On Saturday, San Francisco Chronicle arts and culture reporter Tony Bravo and drag performer Peaches Christ will introduce Salomé (1922), an adaptation of Oscar Wilde’s 1891 play starring Alla Nazimova, codirected by Charles Bryant and Nazimova, and featuring sets designed by Aubrey Beardsley. Dancing the dance of the seven veils, Salomé is rewarded the head of John the Baptist by her stepfather, King Herod. “On its own,” writes Bravo, “this is one of the Bible’s weirder stories, but given the highly gestural acting style, and the fact that Nazimova was playing a sixteen-year-old at forty-two, it’s truly one of the oddities of the silent era.” Salomé’s “legendary status in silent film and queer circles . . . owes to the film’s radiant cinematography, compelling visuals and a longstanding rumor that everyone in the cast and production was just as queer as Wilde and Nazimova.” The Matti Bye Ensemble will play a live score on piano, glockenspiel, violin, musical saw, and percussion.

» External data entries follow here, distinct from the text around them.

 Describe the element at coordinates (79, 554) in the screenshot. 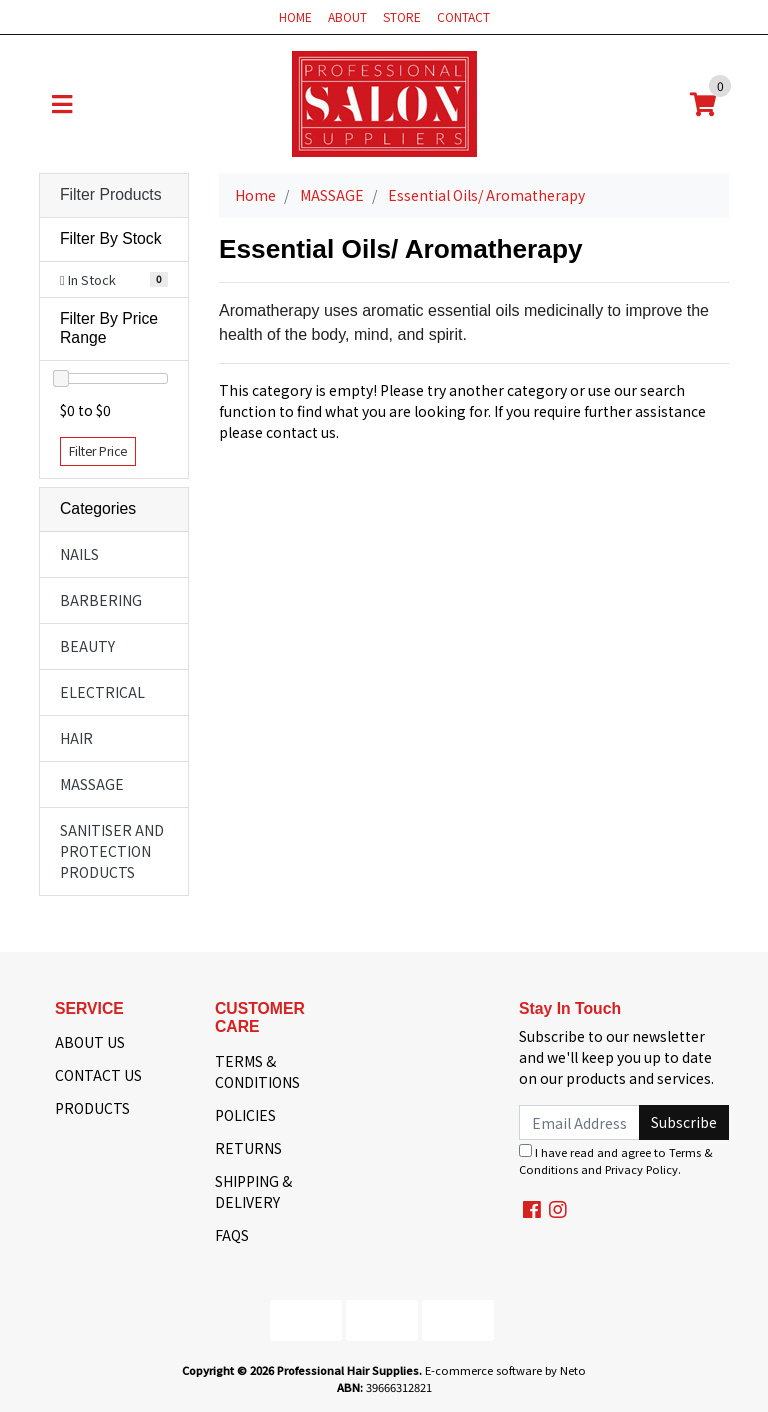 I see `NAILS` at that location.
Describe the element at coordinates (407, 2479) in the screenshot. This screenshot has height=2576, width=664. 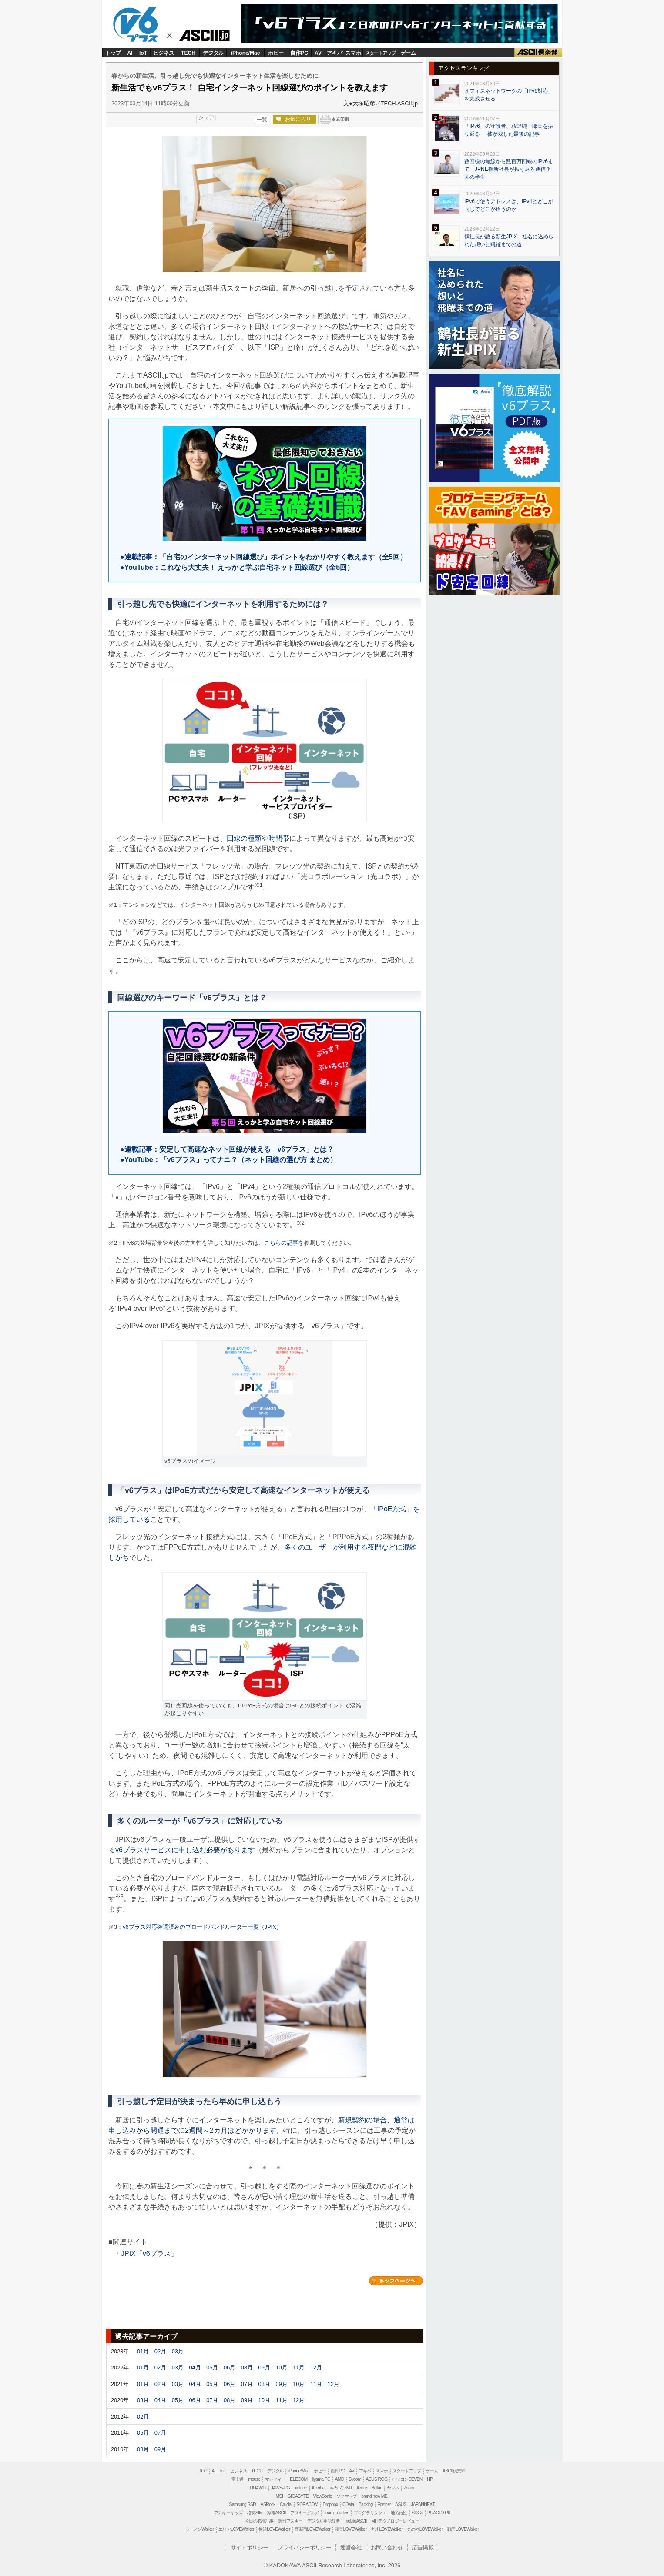 I see `パソコンSEVEN` at that location.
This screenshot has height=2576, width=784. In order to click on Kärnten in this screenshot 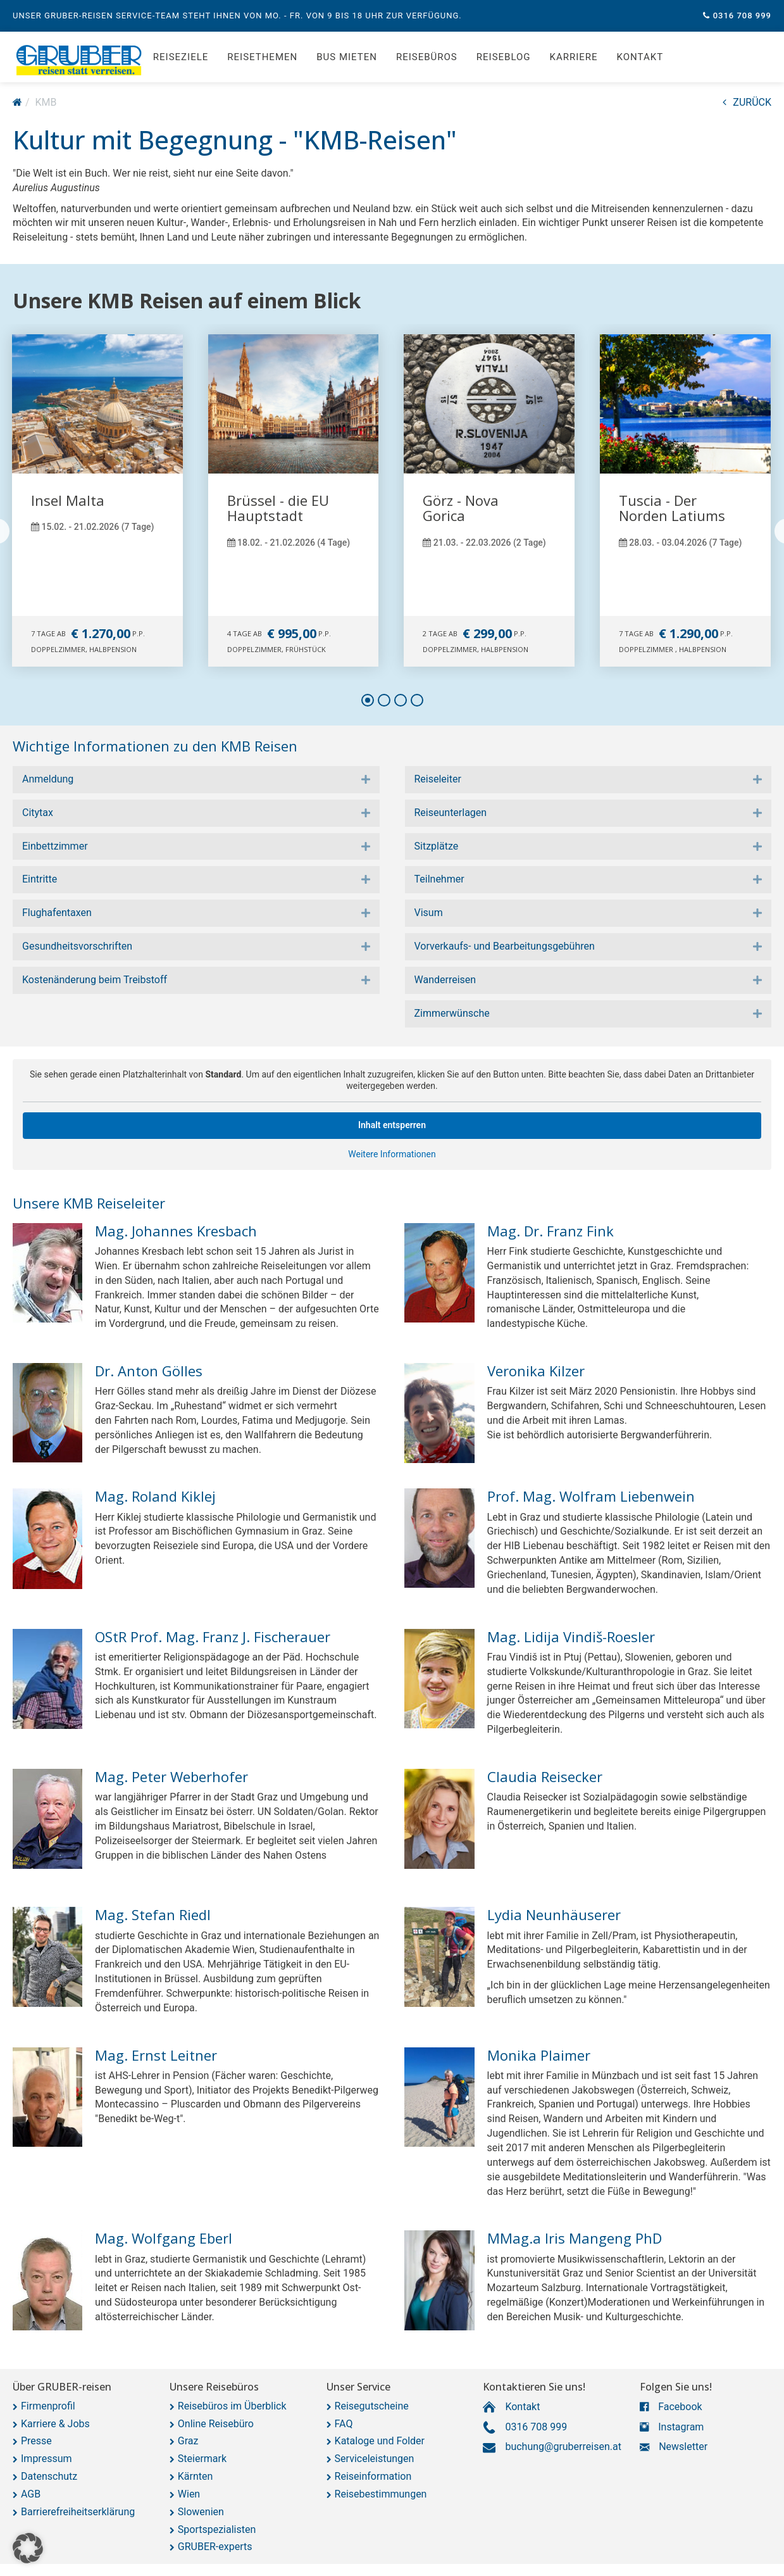 , I will do `click(195, 2476)`.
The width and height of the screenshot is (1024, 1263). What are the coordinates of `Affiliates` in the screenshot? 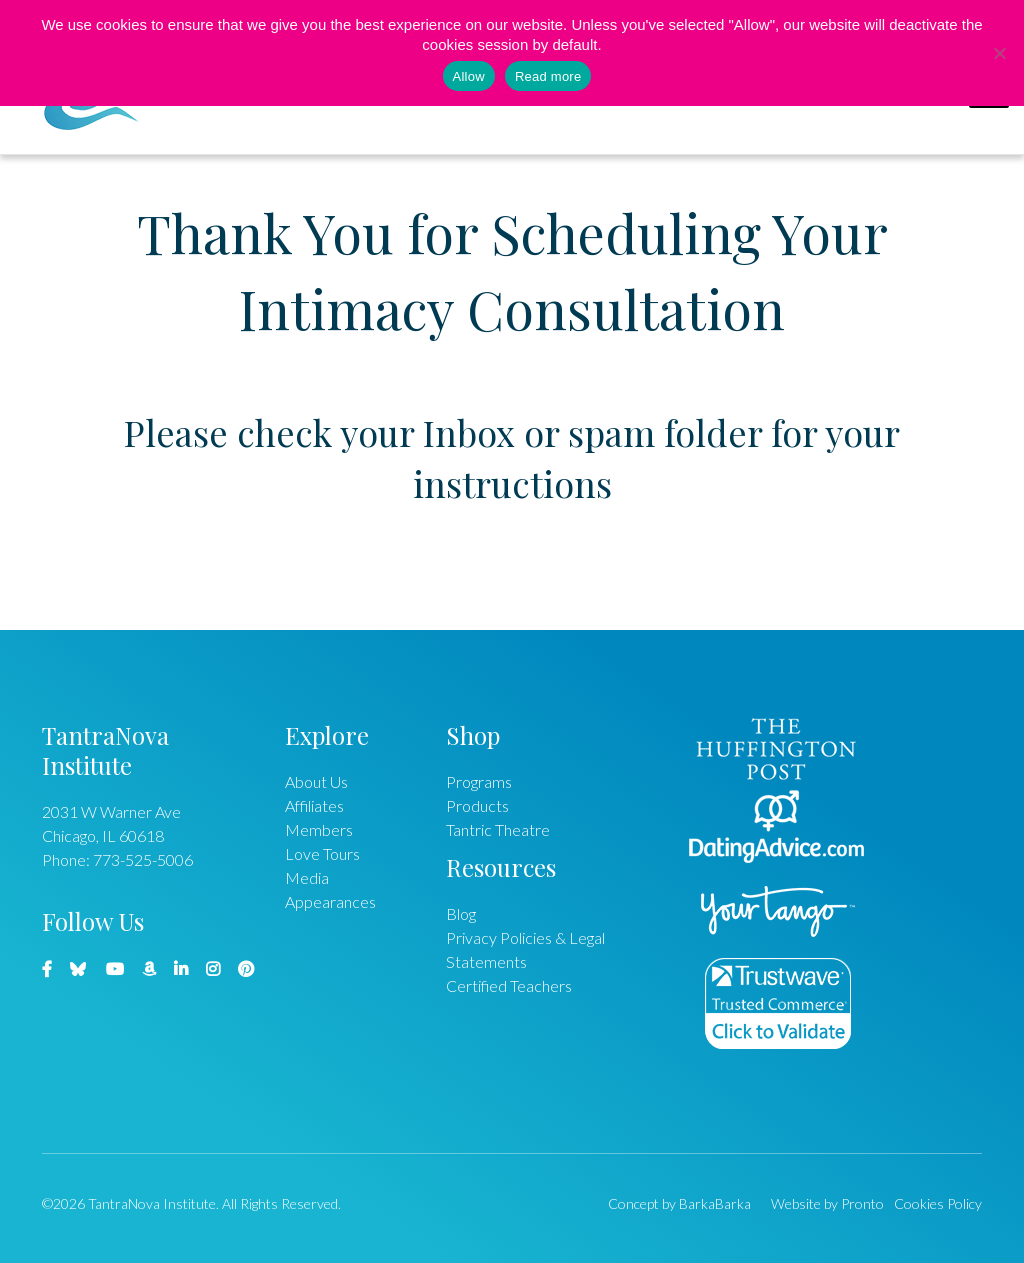 It's located at (314, 805).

Writing for Film International,Thomas Gladysz calls Ukrainian director Heorhii Tasin’s Arrest Warrant (1926) “a must-see film, poignant, and timely.” Vira Vareckaja plays Nadia, who is left alone with a trove of secret documents when her husband is forced to flee the city as the White Army advances. “Expressionist effects, at times riveting and then distressing, highlight Nadia’s psychological torture at the hands of the authorities,” writes Gladysz. SFSFF artistic director Anita Monga tells Gladysz that her team had long been looking forward to “sharing this extraordinary film with our San Francisco audience, but now we feel especially keen to remind the world of Ukraine’s independence even within the Soviet system.” Proceeds from this benefit screening on Sunday will go to the World Central Kitchen and the Oleksandr Dovzhenko National Centre in Kyiv.
With many of the features, including nineteen restorations, preceded by short films, SFSFF 2022 will present a total of twenty-nine programs. For further recommendations, see Michael Barrett at PopMatters and Pam Grady in the Chronicle.